Stored records
---+---

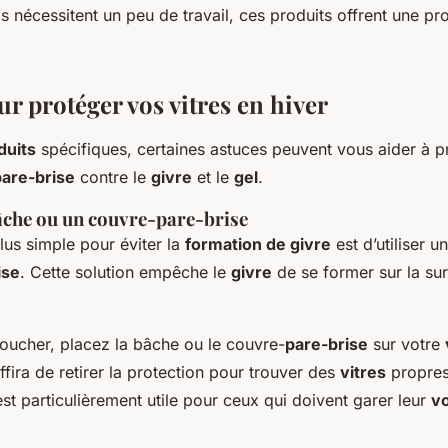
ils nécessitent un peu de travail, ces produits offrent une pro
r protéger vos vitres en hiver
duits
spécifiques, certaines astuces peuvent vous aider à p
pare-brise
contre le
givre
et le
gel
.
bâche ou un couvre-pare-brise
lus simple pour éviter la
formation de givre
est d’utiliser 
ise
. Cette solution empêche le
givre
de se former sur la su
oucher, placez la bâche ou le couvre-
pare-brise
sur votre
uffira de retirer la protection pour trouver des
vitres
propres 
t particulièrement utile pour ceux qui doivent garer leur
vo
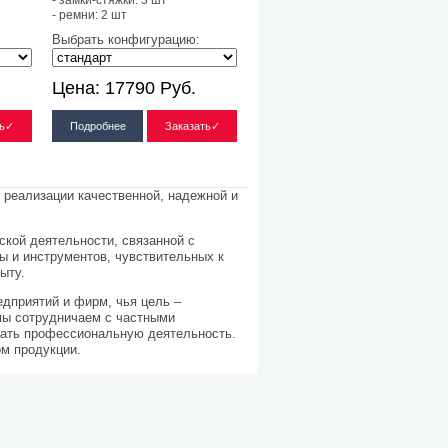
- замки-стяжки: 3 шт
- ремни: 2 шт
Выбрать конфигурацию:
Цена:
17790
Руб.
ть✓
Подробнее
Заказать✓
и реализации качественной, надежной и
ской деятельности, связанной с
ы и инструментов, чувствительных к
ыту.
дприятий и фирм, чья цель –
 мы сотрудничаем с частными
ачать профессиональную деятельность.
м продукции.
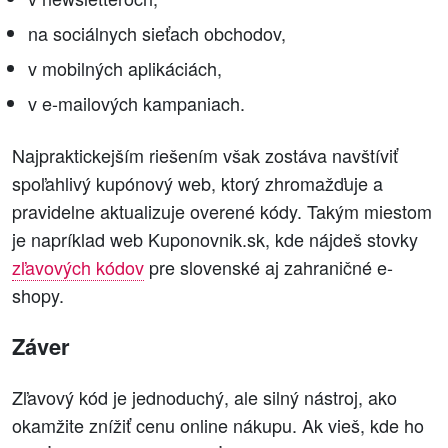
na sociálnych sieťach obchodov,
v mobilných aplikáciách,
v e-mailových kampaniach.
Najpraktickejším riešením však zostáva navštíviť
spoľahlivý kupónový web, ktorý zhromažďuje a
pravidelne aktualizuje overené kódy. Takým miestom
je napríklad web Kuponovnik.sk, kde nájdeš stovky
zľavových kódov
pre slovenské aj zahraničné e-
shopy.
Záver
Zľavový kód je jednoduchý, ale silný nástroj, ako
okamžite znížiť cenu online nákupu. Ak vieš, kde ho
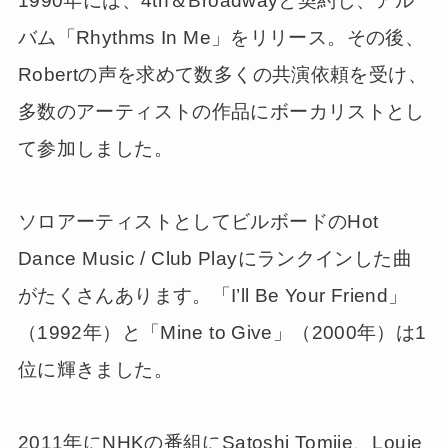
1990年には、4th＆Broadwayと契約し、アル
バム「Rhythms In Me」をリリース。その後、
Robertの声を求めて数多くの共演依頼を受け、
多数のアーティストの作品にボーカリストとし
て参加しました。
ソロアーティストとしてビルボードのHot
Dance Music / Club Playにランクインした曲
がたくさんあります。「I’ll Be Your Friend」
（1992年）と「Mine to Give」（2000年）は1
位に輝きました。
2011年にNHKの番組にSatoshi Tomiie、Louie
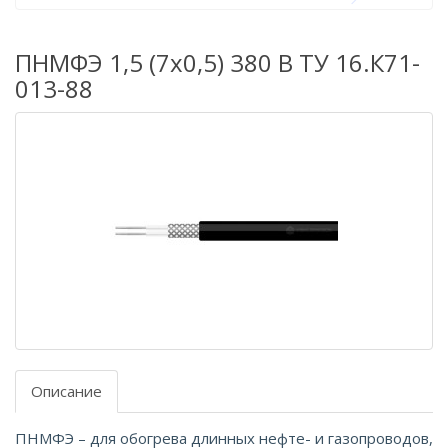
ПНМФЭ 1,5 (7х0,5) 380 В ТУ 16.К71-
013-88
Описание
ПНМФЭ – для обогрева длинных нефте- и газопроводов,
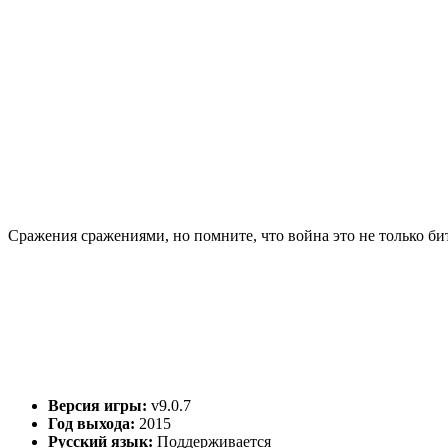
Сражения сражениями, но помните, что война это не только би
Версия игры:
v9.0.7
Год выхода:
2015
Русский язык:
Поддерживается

---+---

_Exercise directions_
In the records above, find the line with "uffira de retirer" and the line with "Zľavový kód je"; please transcribe exactly those two lines and all lines between them, omitting any picture.

_Solution for this exercise_
uffira de retirer la protection pour trouver des
vitres
propres 
t particulièrement utile pour ceux qui doivent garer leur
vo
- замки-стяжки: 3 шт
- ремни: 2 шт
Выбрать конфигурацию:
Цена:
17790
Руб.
ть✓
Подробнее
Заказать✓
и реализации качественной, надежной и
ской деятельности, связанной с
ы и инструментов, чувствительных к
ыту.
дприятий и фирм, чья цель –
 мы сотрудничаем с частными
ачать профессиональную деятельность.
м продукции.
na sociálnych sieťach obchodov,
v mobilných aplikáciách,
v e-mailových kampaniach.
Najpraktickejším riešením však zostáva navštíviť
spoľahlivý kupónový web, ktorý zhromažďuje a
pravidelne aktualizuje overené kódy. Takým miestom
je napríklad web Kuponovnik.sk, kde nájdeš stovky
zľavových kódov
pre slovenské aj zahraničné e-
shopy.
Záver
Zľavový kód je jednoduchý, ale silný nástroj, ako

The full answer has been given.